Speech Tools Minicourse, Summer 2020

Meeting 5: Transformer

This file (m5.ipynb) and the executable it generated (m5.py) are available using git clone https://github.com/uiuc-sst/minicourse; cd minicourse; git checkout 2020.

Today's outline

  1. UDHR Corpus
  2. A very simple Transformer-based speech recognizer
  3. Training the transformer
  4. Testing the simple speech recognizer
  5. What's next?

1. UDHR Corpus

The UDHR (Universal Declaration of Human Rights) is available from the United Nations in several hundred translations. Audio recordings are being collected and distributed in the public domain by librivox. We have started to segment those recordings, for use in multilingual speech technology.

To get it, first clone the repo:

git clone https://github.com/uiuc-sst/udhr
cd udhr

Then pip install some necessary packages, in case you don't already have them:

pip install pycountry praatio librosa h5py

The rest of the installation can be done from python, as follows:

In [1]:
import os,pycountry,librosa,h5py,torch
import matplotlib.pyplot as plt
from praatio import tgio
import numpy as np
UDHR_ROOT=os.path.expanduser('~/data/librivox/udhr')
os.chdir(UDHR_ROOT)

Now you can import some useful functions from the udhrpy subdirectory.

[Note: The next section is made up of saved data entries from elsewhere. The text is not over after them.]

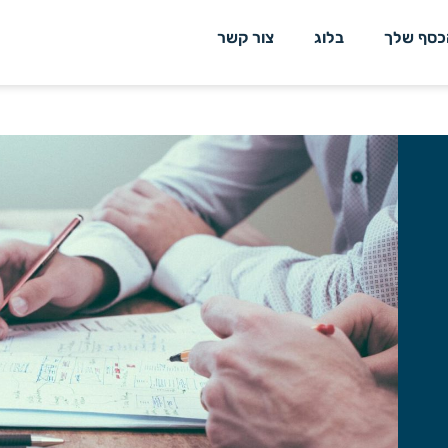
כסף שלך
בלוג
צור קשר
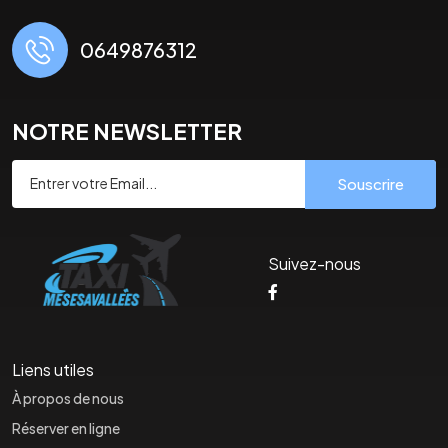
0649876312
NOTRE NEWSLETTER
Souscrire
Suivez-nous
Liens utiles
À propos de nous
Réserver en ligne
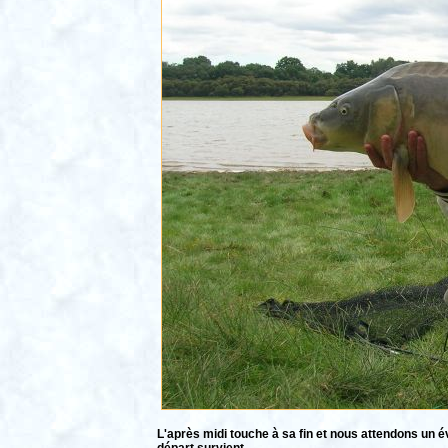
L'après midi touche à sa fin et nous attendons un 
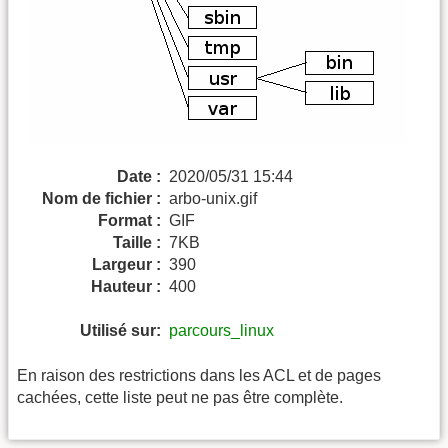
Date :
2020/05/31 15:44
Nom de fichier :
arbo-unix.gif
Format :
GIF
Taille :
7KB
Largeur :
390
Hauteur :
400
Utilisé sur:
parcours_linux
En raison des restrictions dans les ACL et de pages
cachées, cette liste peut ne pas être complète.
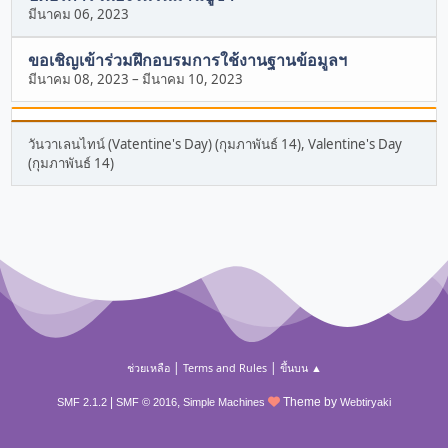
มีนาคม 06, 2023
ขอเชิญเข้าร่วมฝึกอบรมการใช้งานฐานข้อมูลฯ
มีนาคม 08, 2023
–
มีนาคม 10, 2023
วันวาเลนไทน์ (Vatentine's Day) (กุมภาพันธ์ 14), Valentine's Day
(กุมภาพันธ์ 14)
|
|
ช่วยเหลือ
Terms and Rules
ขึ้นบน ▲
|
,
Theme by
SMF 2.1.2
SMF © 2016
Simple Machines
Webtiryaki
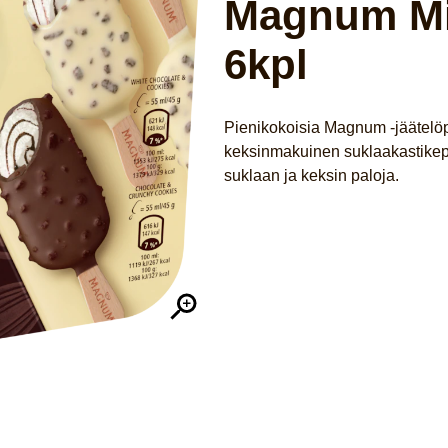
Magnum Mi
6kpl
Pienikokoisia Magnum -jäätelö
keksinmakuinen suklaakastikep
suklaan ja keksin paloja.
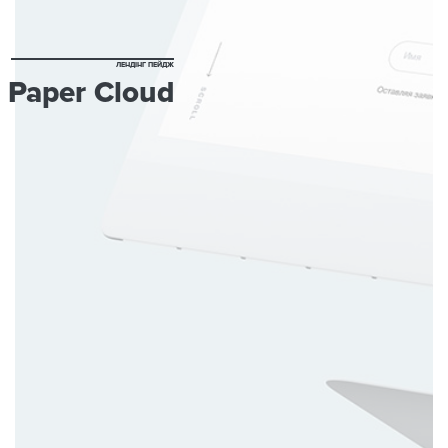
ЛЕНДІНГ ПЕЙДЖ
Paper Cloud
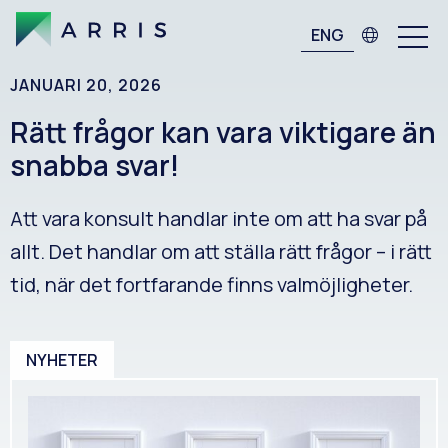
ENG
JANUARI 20, 2026
Rätt frågor kan vara viktigare än
snabba svar!
Att vara konsult handlar inte om att ha svar på
allt. Det handlar om att ställa rätt frågor – i rätt
tid, när det fortfarande finns valmöjligheter.
NYHETER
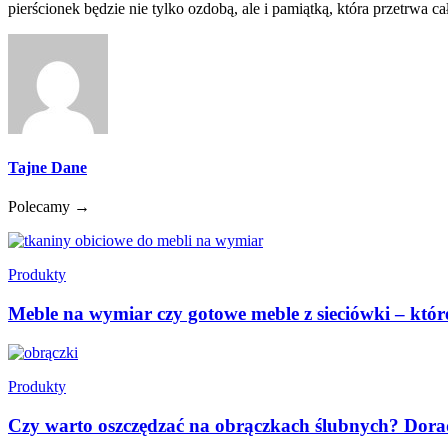
pierścionek będzie nie tylko ozdobą, ale i pamiątką, która przetrwa ca
Tajne Dane
Polecamy →
Produkty
Meble na wymiar czy gotowe meble z sieciówki – któ
Produkty
Czy warto oszczędzać na obrączkach ślubnych? Dor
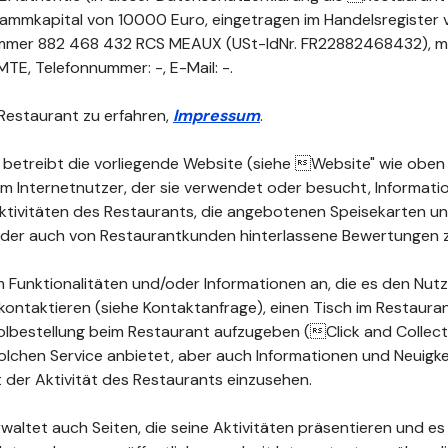
Stammkapital von 10000 Euro, eingetragen im Handelsregister 
mmer 882 468 432 RCS MEAUX (USt-IdNr. FR22882468432), mit
E, Telefonnummer: -, E-Mail: -.
Restaurant zu erfahren,
Impressum
.
 betreibt die vorliegende Website (siehe Website" wie oben d
dem Internetnutzer, der sie verwendet oder besucht, Informat
 Aktivitäten des Restaurants, die angebotenen Speisekarten 
 oder auch von Restaurantkunden hinterlassene Bewertungen 
 Funktionalitäten und/oder Informationen an, die es den Nutz
kontaktieren (siehe Kontaktanfrage), einen Tisch im Restauran
lbestellung beim Restaurant aufzugeben (Click and Collect")
olchen Service anbietet, aber auch Informationen und Neuigke
der Aktivität des Restaurants einzusehen.
waltet auch Seiten, die seine Aktivitäten präsentieren und es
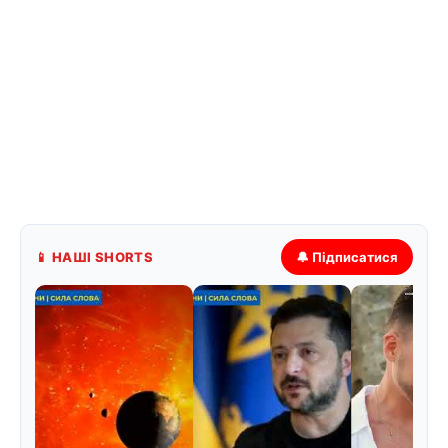
📱 НАШІ SHORTS
🔔 Підписатися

  • load_audio() downloads the audio, unzips it, converts it to WAV, and segments it. If you haven't already done those things, it will take a long time.
  • create_hdf5() converts the WAV files to melspectrograms, and saves them in an hdf5 file.
  • UDHR_Dataset() is actually a pytorch Dataset object, specialized for the UDHR corpus.
In [2]:
import udhrpy
udhrpy.load_audio()
udhrpy.create_hdf5('UDHR.hdf5')
dataset=udhrpy.UDHR_Dataset('UDHR.hdf5')
Segmenting ['human_rights_03_eng_cc_64kb', 'human_rights_03_eng_jkb_64kb', 'human_rights_03_eng_mdk_64kb', 'human_rights_03_epo_njb_64kb', 'human_rights_un_afk_cdb_64kb', 'human_rights_un_arz_ef_64kb', 'human_rights_un_bal_brc_64kb', 'human_rights_un_bug_brc_64kb', 'human_rights_un_bul_eu_64kb', 'human_rights_un_cat_nv_64kb', 'human_rights_un_chi_nf_64kb', 'human_rights_un_chn_cz_64kb'] from exp/wav to exp/audio
Creating 0'th melspectrogram: human_rights_un_chi_nf_64kb_0044
Creating 100'th melspectrogram: human_rights_un_chi_nf_64kb_0093
Creating 200'th melspectrogram: human_rights_un_afk_cdb_64kb_0030
Creating 300'th melspectrogram: human_rights_un_bul_eu_64kb_0060
Creating 400'th melspectrogram: human_rights_un_bul_eu_64kb_0013
Creating 500'th melspectrogram: human_rights_un_bal_brc_64kb_0020
Creating 600'th melspectrogram: human_rights_un_bal_brc_64kb_0009
Creating 700'th melspectrogram: human_rights_un_chi_nf_64kb_0007
Creating 800'th melspectrogram: human_rights_03_epo_njb_64kb_0053
Creating 900'th melspectrogram: human_rights_un_arz_ef_64kb_0004
Creating 1000'th melspectrogram: human_rights_un_bul_eu_64kb_0066
Creating 1100'th melspectrogram: human_rights_un_bal_brc_64kb_0096
Creating 1200'th melspectrogram: human_rights_03_epo_njb_64kb_0107

Now let's look at some of the melspectrograms.

In [5]:
tok = -3
print(dataset[tok].keys())
nframes = min(300,dataset[tok]['melspectrogram'].shape[1])
sgmax=np.amax(dataset[tok]['melspectrogram'][:,0:nframes])
dbgram=np.log(dataset[tok]['melspectrogram'][:,0:nframes]+1e-6*sgmax)
nphones=min(len(dataset[tok]['phones'][:]),27)
nchar=min(len(dataset[tok]['text'][:]),10)
phones = ''.join(dataset.idx2phone[p] for p in dataset[tok]['phones'][0:nphones])
text = ''.join(dataset.idx2char[c] for c in dataset[tok]['text'][0:nchar])
languagename = dataset[tok]['languagename'][()]
uttid = dataset[tok]['uttid'][()]

fig, ax=plt.subplots(figsize=(14,8))
ax.imshow(dbgram,origin='lower')
ax.set_title('%s (%s): /%s/ (%s)'%(uttid,languagename,phones,text))    
<KeysViewHDF5 ['iso639-3-iso3166-1', 'languagename', 'melspectrogram', 'nsamps', 'phones', 'samprate', 'text', 'uttid']>
Out[5]:
Text(0.5, 1.0, 'human_rights_un_chn_cz_64kb_0014 (Mandarin Chinese): /ji˥ntsʰɨ˨˩˦ɕjɛ˥˩ntsa˥˩jtɑ˥˩/ (因此现在,大会,发布)')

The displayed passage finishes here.